##### RECORDS FOR THE TASK

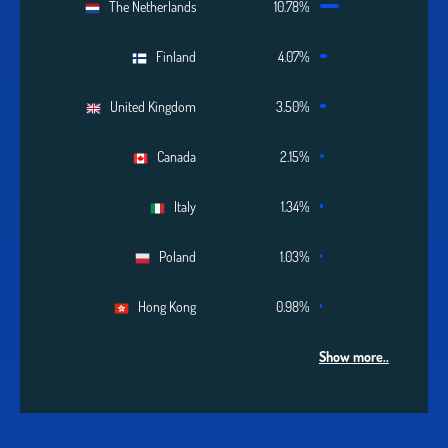
The Netherlands
10.78%
Finland
4.07%
United Kingdom
3.50%
Canada
2.15%
Italy
1.34%
Poland
1.03%
Hong Kong
0.98%
Show more..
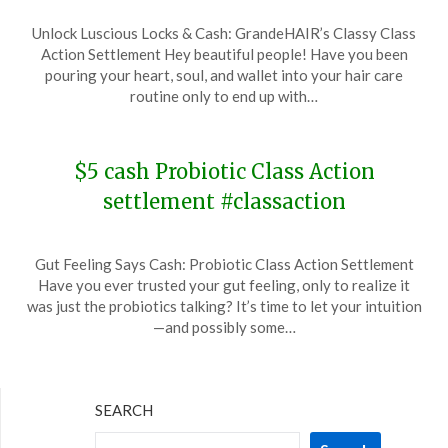
Posted
by
Unlock Luscious Locks & Cash: GrandeHAIR’s Classy Class
on
TheCouponsApp
Action Settlement Hey beautiful people! Have you been
January
pouring your heart, soul, and wallet into your hair care
13,
routine only to end up with…
2024
$5 cash Probiotic Class Action
settlement #classaction
Posted
by
Gut Feeling Says Cash: Probiotic Class Action Settlement
on
TheCouponsApp
Have you ever trusted your gut feeling, only to realize it
December
was just the probiotics talking? It’s time to let your intuition
25,
—and possibly some…
2023
SEARCH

##########

PROBLEM DETAILS: Each entry is to be transcribed verbatim, and any picture in it is to be skipped.

TASK OUTPUT:
The Netherlands
10.78%
Finland
4.07%
United Kingdom
3.50%
Canada
2.15%
Italy
1.34%
Poland
1.03%
Hong Kong
0.98%
Show more..
Posted
by
Unlock Luscious Locks & Cash: GrandeHAIR’s Classy Class
on
TheCouponsApp
Action Settlement Hey beautiful people! Have you been
January
pouring your heart, soul, and wallet into your hair care
13,
routine only to end up with…
2024
$5 cash Probiotic Class Action
settlement #classaction
Posted
by
Gut Feeling Says Cash: Probiotic Class Action Settlement
on
TheCouponsApp
Have you ever trusted your gut feeling, only to realize it
December
was just the probiotics talking? It’s time to let your intuition
25,
—and possibly some…
2023
SEARCH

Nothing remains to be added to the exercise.